O sociólogo e criminalista americano Edwin Sutherland, autor do clássico “White-Collar Crime”, nos anos 40, propõe penas mais rigorosas quanto aos criminosos públicos em relação aos criminosos individuais, tendo em vista que o crime público atinge diretamente o coletivo e, portanto, potencializa enormemente seus efeitos perversos e muitas vezes devastadores: a vítima é multiplicada por centenas, milhares, milhões e até bilhões de indivíduos, como nos crimes ambientais e nucleares.
A repugnância coletiva que move hoje a sociedade brasileira contra esse tipo de indivíduo que tem pontificado na vida política, em todos os níveis e poderes, decorre desse sentimento transcendental coletivo de repulsa à rapina da coisa pública por grupos de indivíduos e até por bandoleiros solitários preocupados apenas em encher as próprias burras com o que é coletivo e suportado por tributos dos cidadãos. É o singular furtando do que é plural. O privado assaltando o que a todos pertence.
Partidos políticos de encomenda e seus chefes flibusteiros perderam completamente o compromisso republicano e dedicam-se hoje aos métodos mais sórdidos de apropriação dos cofres do Estado e suas companhias públicas, partilhando essas carcaças dos exauridos corpos como se verdadeiros abutres fossem.

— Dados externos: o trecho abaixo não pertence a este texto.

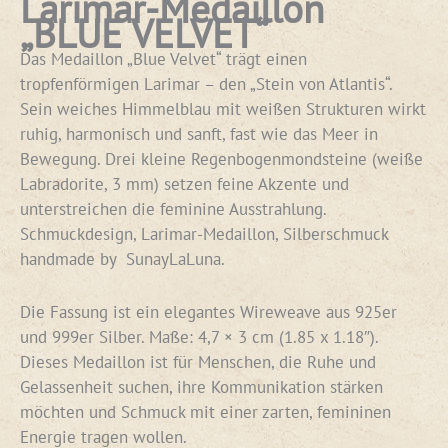
Larimar-Medaillon
„BLUE VELVET“
Das Medaillon „Blue Velvet“ trägt einen
tropfenförmigen Larimar – den „Stein von Atlantis“.
Sein weiches Himmelblau mit weißen Strukturen wirkt
ruhig, harmonisch und sanft, fast wie das Meer in
Bewegung. Drei kleine Regenbogenmondsteine (weiße
Labradorite, 3 mm) setzen feine Akzente und
unterstreichen die feminine Ausstrahlung.
Schmuckdesign, Larimar-Medaillon, Silberschmuck
handmade by SunayLaLuna.
Die Fassung ist ein elegantes Wireweave aus 925er
und 999er Silber. Maße: 4,7 × 3 cm (1.85 x 1.18″).
Dieses Medaillon ist für Menschen, die Ruhe und
Gelassenheit suchen, ihre Kommunikation stärken
möchten und Schmuck mit einer zarten, femininen
Energie tragen wollen.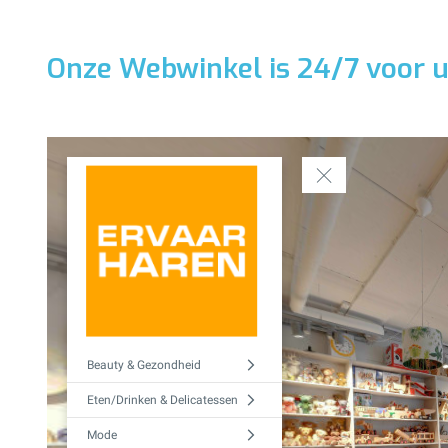
Onze Webwinkel is 24/7 voor u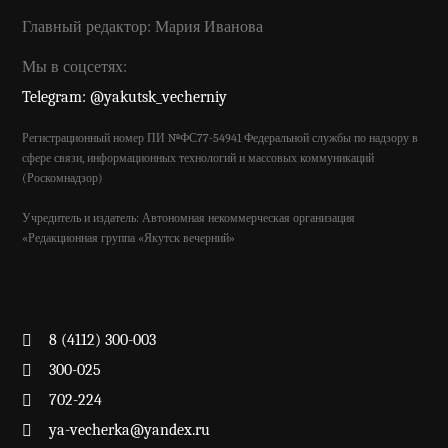
Главный редактор: Мария Иванова
Мы в соцсетях:
Telegram: @yakutsk_vecherniy
Регистрационный номер ПИ №ФС77-54941 Федеральной службы по надзору в
сфере связи, информационных технологий и массовых коммуникаций
(Роскомнадзор)
Учредитель и издатель: Автономная некоммерческая организация
«Редакционная группа «Якутск вечерний»
8 (4112) 300-003
300-025
702-224
ya-vecherka@yandex.ru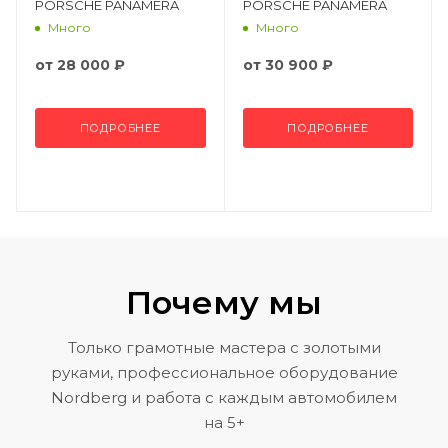
PORSCHE PANAMERA
PORSCHE PANAMERA
Много
Много
от
28 000 ₽
от
30 900 ₽
ПОДРОБНЕЕ
ПОДРОБНЕЕ
Почему мы
Только грамотные мастера с золотыми
руками, профессиональное оборудование
Nordberg и работа с каждым автомобилем
на 5+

Roubar do Erário se transformou na regra, no objetivo mater da atividade pública, estabelecendo normas de certa omertà entre os larápios que o instituto da colaboração judicial premiada tenta desmontar. Daí o seu papel fundamental que tanto tem escandalizado os criminalistas ortodoxos, colocando-os em oposição a uma novíssima geração de juízes, promotores públicos e policiais federais.

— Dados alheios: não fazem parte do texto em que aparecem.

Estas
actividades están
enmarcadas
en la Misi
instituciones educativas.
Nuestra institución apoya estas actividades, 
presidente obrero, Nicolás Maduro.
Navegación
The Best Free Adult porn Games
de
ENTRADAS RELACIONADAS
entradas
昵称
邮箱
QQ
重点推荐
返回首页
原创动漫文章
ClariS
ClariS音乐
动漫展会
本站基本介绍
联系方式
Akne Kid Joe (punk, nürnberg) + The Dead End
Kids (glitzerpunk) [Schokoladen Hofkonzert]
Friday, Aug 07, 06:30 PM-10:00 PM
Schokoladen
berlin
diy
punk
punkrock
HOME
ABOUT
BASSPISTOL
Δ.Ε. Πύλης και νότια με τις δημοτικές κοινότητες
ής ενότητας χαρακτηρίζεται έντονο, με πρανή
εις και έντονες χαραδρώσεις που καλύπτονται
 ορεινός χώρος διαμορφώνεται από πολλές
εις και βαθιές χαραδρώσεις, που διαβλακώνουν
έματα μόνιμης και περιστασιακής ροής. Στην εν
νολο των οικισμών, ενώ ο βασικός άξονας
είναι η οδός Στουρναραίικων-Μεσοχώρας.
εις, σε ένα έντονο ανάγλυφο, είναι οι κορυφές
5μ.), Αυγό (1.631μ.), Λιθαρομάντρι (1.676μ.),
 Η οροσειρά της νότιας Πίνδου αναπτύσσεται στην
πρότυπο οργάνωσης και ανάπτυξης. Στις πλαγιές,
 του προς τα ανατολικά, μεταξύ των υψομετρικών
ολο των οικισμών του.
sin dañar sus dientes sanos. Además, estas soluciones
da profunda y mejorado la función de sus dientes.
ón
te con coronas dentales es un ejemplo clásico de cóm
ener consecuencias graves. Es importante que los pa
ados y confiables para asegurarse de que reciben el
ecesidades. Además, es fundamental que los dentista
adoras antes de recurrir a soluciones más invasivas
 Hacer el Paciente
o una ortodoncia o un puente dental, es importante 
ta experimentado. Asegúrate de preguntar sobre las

O caso da saúde pública no Estado do Rio de Janeiro é emblemático. Roubou-se à farta na principal estatal de petróleo brasileira, sediada não por acaso na capital do estado. O Rio é o maior produtor de petróleo do Brasil, absolutamente dependente de seus royalties, e onde estão localizadas suas maiores reservas. Empenhados no assalto aos cofres da estatal que estavam seus gestores e planejadores, hoje atrás das grades, sob o olhar complacente e distante da presidente de seu Conselho de Administração e atual “presidenta” da República, não se deram conta de que os preços internacionais da commodity despencariam no mercado internacional e praticaram todo tipo de insensatez, para dizer o mínimo.

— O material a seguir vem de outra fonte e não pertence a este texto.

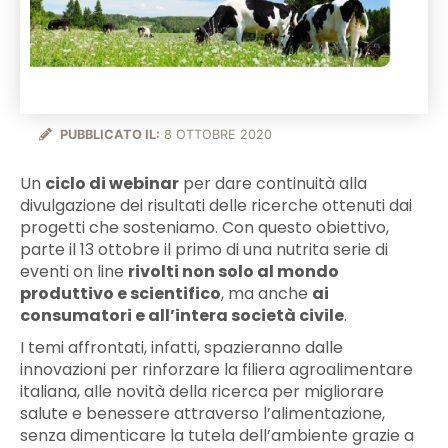
PUBBLICATO IL:
8 OTTOBRE 2020
Un
ciclo di webinar
per dare continuità alla
divulgazione dei risultati delle ricerche ottenuti dai
progetti che sosteniamo. Con questo obiettivo,
parte il 13 ottobre il primo di una nutrita serie di
eventi on line
rivolti non solo al mondo
produttivo e scientifico
, ma anche
ai
consumatori e all’intera società civile
.
I temi affrontati, infatti, spazieranno dalle
innovazioni per rinforzare la filiera agroalimentare
italiana, alle novità della ricerca per migliorare
salute e benessere attraverso l’alimentazione,
senza dimenticare la tutela dell’ambiente grazie a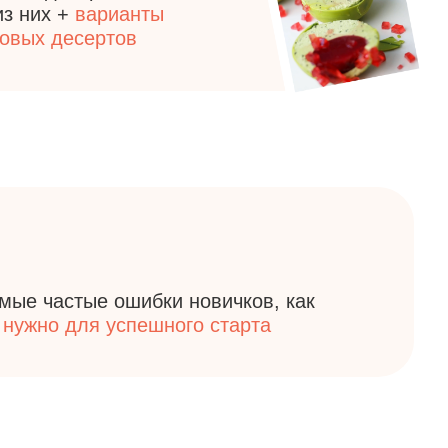
 ошибки новичков, как
 успешного старта
частие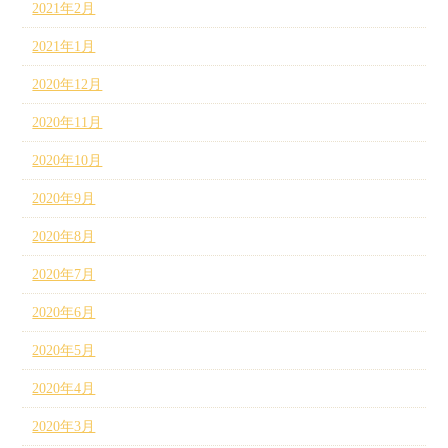
2021年2月
2021年1月
2020年12月
2020年11月
2020年10月
2020年9月
2020年8月
2020年7月
2020年6月
2020年5月
2020年4月
2020年3月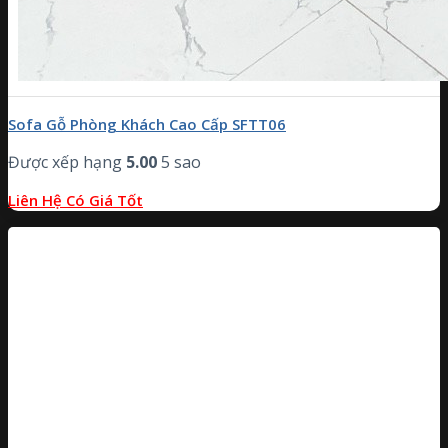
Sofa Gỗ Phòng Khách Cao Cấp SFTT06
Được xếp hạng
5.00
5 sao
Liên Hệ Có Giá Tốt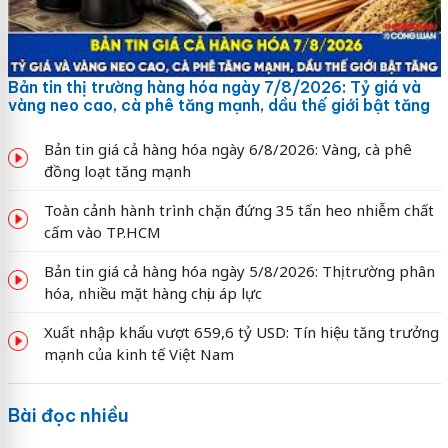
Bản tin thị trường hàng hóa ngày 7/8/2026: Tỷ giá và
vàng neo cao, cà phê tăng mạnh, dầu thế giới bật tăng
Bản tin giá cả hàng hóa ngày 6/8/2026: Vàng, cà phê
đồng loạt tăng mạnh
Toàn cảnh hành trình chặn đứng 35 tấn heo nhiễm chất
cấm vào TP.HCM
Bản tin giá cả hàng hóa ngày 5/8/2026: Thị trường phân
hóa, nhiều mặt hàng chịu áp lực
Xuất nhập khẩu vượt 659,6 tỷ USD: Tín hiệu tăng trưởng
mạnh của kinh tế Việt Nam
Bài đọc nhiều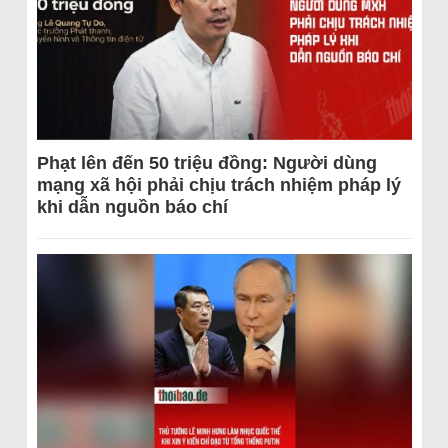
Phạt lên đến 50 triệu đồng: Người dùng
mạng xã hội phải chịu trách nhiệm pháp lý
khi dẫn nguồn báo chí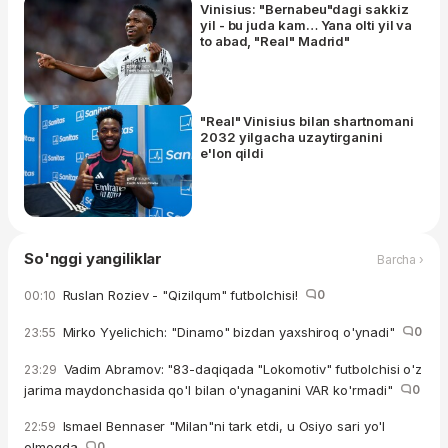
Vinisius: "Bernabeu"dagi sakkiz
yil - bu juda kam… Yana olti yil va
to abad, "Real" Madrid"
"Real" Vinisius bilan shartnomani
2032 yilgacha uzaytirganini
e'lon qildi
So'nggi yangiliklar
Barcha ›
Ruslan Roziev - "Qizilqum" futbolchisi!
0
00:10
Mirko Yyelichich: "Dinamo" bizdan yaxshiroq o'ynadi"
0
23:55
Vadim Abramov: "83-daqiqada "Lokomotiv" futbolchisi o'z
23:29
jarima maydonchasida qo'l bilan o'ynaganini VAR ko'rmadi"
0
Ismael Bennaser "Milan"ni tark etdi, u Osiyo sari yo'l
22:59
olmoqda
0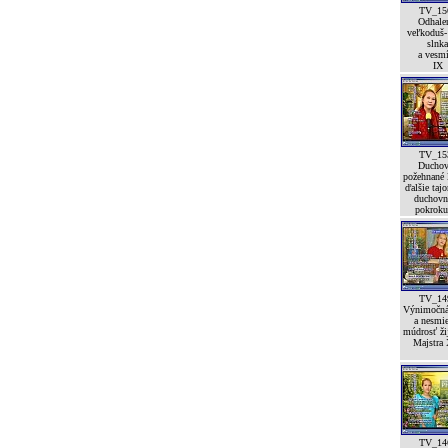
TV_15
Odhale
veľkoduš-
slnka
a vesm
IX
TV_15
Duchov
požehnané l
ďalšie taj
duchovn
pokroku
TV_14
Výnimočná
a nesmi
múdrosť ži
Majstra 
TV_14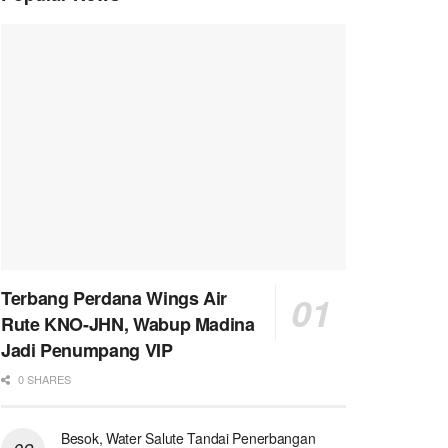
Terbang Perdana Wings Air
Rute KNO-JHN, Wabup Madina
Jadi Penumpang VIP
0 SHARES
Besok, Water Salute Tandai Penerbangan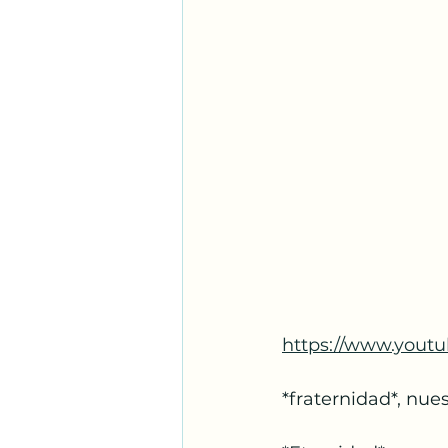
https://www.yout
*fraternidad*, nue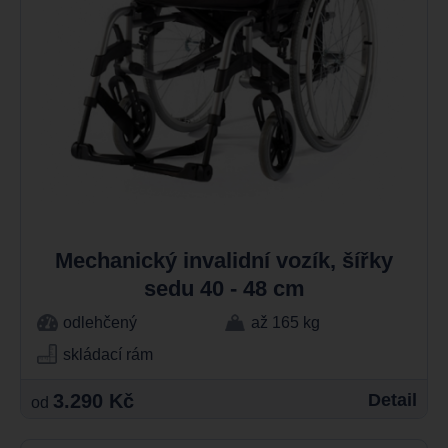
Mechanický invalidní vozík, šířky
sedu 40 - 48 cm
odlehčený
až 165 kg
skládací rám
3.290 Kč
Detail
od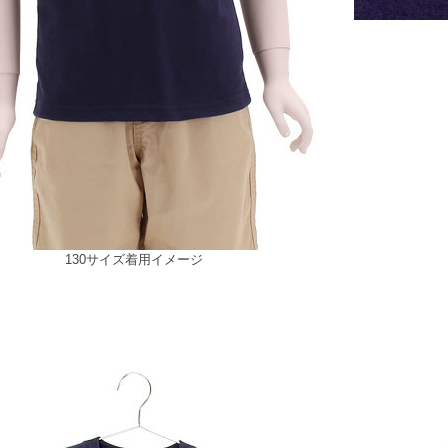
130サイズ着用イメージ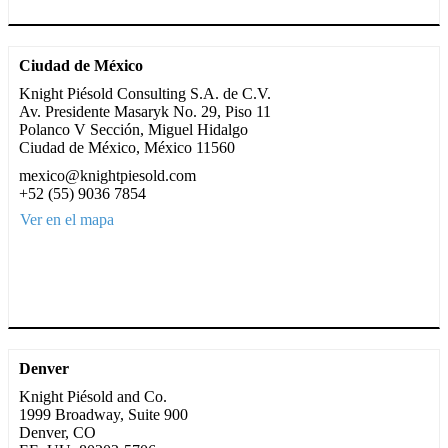
Ciudad de México
Knight Piésold Consulting S.A. de C.V.
Av. Presidente Masaryk No. 29, Piso 11
Polanco V Sección, Miguel Hidalgo
Ciudad de México, México 11560
mexico@knightpiesold.com
+52 (55) 9036 7854
Ver en el mapa
Denver
Knight Piésold and Co.
1999 Broadway, Suite 900
Denver, CO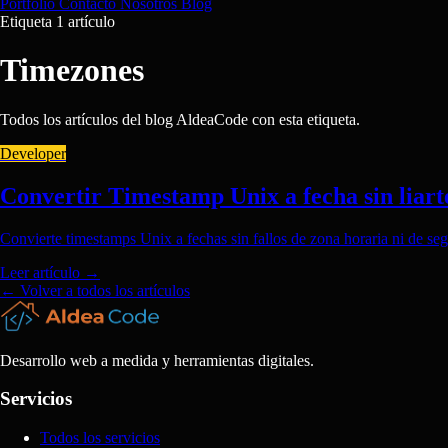
Portfolio
Contacto
Nosotros
Blog
Etiqueta
1 artículo
Timezones
Todos los artículos del blog AldeaCode con esta etiqueta.
Developer
Convertir Timestamp Unix a fecha sin liart
Convierte timestamps Unix a fechas sin fallos de zona horaria ni de 
Leer artículo
→
← Volver a todos los artículos
Desarrollo web a medida y herramientas digitales.
Servicios
Todos los servicios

Estavam todos hipnotizados pelos fantásticos recursos submersos do pré-sal, delirantemente acalentados pela “nova matriz econômica”, saída dos cérebros privilegiados do lulopetismo de cooptação. Resultado: a saúde pública e os serviços do Estado em geral, até mesmo a folha de pagamentos dos servidores públicos estaduais, entraram em colapso e o governador foi obrigado a decretar “estado de emergência”, correndo para o colo da União, de tetas já bem murchas pela desordem fiscal e pela corrupção generalizada.
Todo o projeto desenvolvimentista dessa “nova matriz” fundou-se nessa falta de planejamento mínimo estratégico, entre outros setores, quanto ao petróleo e à Petrobras. A literatura especializada na matéria já afirmava que o combustível fóssil está com seus dias contados por esgotamento das fontes, por seus efeitos deletérios sobre a biodiversidade ou por retração natural da economia mundial, como está a suceder. Ou mesmo por esses três fatores combinados.
Mas os predadores da República fizeram ouvidos moucos. E continuam no poder e a mandar nos destinos da nação com essa visão deletéria. Não se sabe se esta mesma nação terá resistência para continuar convivendo com tal sangria. O povo já se exaspera nas portas dos hospitais sucateados e os xinga pelos aeroportos e restaurantes. Até quando?